Chaque chose paraît quand elle (la Nature) forme un être
Et s’en va quand le sort de l’être est résolu.
Mais tout naît pour mourir et tout meurt pour renaître.
Rien de ce qui devient ne devient absolu.


ou, ailleurs, la lamentation sur le sort misérable de l’homme naissant :


Bleui, couvert de sang et d’ordure, il arrive
Comme un marin noyé rejeté sur la rive.
Où sont donc tes bontés pour lui dans ce moment ?
Aussi, son premier cri, c’est un vagissement
Lugubre, comme si dans les choses futures
Il voyait ce qu’il doit endurer de tortures.


Dans les passages les plus graves, comme dans les plus violens, la rhétorique poétique de M. Richepin se ressent toujours de son origine latine. Il doit donc beaucoup à l’antique Rome, et il a essayé de lui payer sa dette en nous en restituant quelques coins fort curieux, non pas dans de courts poèmes à la façon de Leconte de Lisle et de Heredia, mais dans son drame de La Martyre et dans ses Latineries en prose. Que vaut, ici et là, l’image qu’il nous en offre ?

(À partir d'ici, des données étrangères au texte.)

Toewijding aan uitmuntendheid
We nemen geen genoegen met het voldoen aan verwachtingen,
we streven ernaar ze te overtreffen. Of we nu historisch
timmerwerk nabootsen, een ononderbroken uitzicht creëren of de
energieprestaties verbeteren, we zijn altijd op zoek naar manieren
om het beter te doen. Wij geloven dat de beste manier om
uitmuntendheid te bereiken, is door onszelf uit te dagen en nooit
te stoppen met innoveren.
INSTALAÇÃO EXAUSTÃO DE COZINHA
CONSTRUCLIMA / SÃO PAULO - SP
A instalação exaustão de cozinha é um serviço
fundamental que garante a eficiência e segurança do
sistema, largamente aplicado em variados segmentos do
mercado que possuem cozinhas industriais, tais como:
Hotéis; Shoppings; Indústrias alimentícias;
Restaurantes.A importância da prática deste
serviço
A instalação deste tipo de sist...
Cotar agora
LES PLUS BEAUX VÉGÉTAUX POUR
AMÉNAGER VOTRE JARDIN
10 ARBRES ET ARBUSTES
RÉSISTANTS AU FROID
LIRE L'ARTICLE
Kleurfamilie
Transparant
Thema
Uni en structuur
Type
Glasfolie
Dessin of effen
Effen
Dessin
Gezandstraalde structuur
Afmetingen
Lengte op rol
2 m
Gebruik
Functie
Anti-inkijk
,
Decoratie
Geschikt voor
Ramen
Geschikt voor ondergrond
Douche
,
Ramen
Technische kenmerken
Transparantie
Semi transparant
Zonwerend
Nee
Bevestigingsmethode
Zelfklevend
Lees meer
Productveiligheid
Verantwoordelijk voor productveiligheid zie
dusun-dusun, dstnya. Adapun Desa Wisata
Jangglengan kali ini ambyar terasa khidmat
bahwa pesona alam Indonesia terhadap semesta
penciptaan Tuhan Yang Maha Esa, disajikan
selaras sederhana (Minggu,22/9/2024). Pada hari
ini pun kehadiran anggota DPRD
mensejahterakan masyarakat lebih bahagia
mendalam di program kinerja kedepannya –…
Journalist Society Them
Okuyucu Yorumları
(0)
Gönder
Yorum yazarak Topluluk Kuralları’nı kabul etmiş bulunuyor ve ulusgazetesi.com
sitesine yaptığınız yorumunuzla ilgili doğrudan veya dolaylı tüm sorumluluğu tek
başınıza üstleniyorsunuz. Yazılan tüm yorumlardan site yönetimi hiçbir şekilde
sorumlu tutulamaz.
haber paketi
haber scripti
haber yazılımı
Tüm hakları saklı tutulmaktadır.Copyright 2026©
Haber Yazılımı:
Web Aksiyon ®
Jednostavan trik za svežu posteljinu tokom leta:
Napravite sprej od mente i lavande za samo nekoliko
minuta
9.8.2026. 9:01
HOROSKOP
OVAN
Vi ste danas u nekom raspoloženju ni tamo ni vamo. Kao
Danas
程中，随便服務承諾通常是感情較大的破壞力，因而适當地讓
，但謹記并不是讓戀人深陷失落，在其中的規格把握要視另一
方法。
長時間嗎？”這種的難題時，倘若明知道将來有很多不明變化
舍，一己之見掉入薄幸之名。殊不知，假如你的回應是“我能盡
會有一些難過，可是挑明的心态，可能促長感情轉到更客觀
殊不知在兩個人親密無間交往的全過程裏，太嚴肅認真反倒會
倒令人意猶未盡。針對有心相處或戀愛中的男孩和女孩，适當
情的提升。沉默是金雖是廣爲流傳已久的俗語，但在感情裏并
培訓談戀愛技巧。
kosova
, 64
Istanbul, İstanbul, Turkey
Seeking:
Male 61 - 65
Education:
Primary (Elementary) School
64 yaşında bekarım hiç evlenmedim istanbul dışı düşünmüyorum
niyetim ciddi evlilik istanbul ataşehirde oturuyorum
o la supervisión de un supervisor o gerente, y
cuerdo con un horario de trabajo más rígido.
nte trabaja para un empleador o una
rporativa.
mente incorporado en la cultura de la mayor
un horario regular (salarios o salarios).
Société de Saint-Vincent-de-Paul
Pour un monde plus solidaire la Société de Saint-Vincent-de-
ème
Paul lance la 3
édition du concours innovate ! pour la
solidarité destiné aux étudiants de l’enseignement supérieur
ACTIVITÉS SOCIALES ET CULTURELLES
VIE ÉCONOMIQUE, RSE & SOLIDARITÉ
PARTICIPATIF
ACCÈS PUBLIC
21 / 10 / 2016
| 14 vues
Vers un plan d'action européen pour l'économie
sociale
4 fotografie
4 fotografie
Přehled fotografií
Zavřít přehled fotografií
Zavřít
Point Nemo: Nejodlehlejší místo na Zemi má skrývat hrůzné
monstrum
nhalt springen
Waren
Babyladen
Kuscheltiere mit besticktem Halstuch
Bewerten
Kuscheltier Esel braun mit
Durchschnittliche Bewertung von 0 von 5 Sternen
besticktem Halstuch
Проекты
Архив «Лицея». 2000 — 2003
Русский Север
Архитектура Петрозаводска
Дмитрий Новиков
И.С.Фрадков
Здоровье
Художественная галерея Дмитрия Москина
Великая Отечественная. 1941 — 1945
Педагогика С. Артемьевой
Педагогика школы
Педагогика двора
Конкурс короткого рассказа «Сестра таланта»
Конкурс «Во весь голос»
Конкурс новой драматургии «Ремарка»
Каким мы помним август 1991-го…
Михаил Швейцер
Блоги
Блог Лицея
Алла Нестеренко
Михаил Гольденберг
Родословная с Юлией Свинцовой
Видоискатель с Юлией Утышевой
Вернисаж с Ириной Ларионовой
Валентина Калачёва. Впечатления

La couleur proprement romaine, au début de La Martyre, est à la fois assez exacte et assez piquante. Certains vers sonnent d’une façon vraiment latine aux oreilles des humanistes, comme ceux où le vieux philosophe Zythophanès félicite le poète Glaucus de savoir si bien


Croiser le lourd spondée et l’allègre dactyle,


et exprime son désir de pouvoir, sans souffler un mot,


Ouïr des balatrons et voir des funambules,


ou bien comme celui du cuisinier Bdella présentant son nouveau gâteau :


Artologanus triple à la pulpe de zomphe.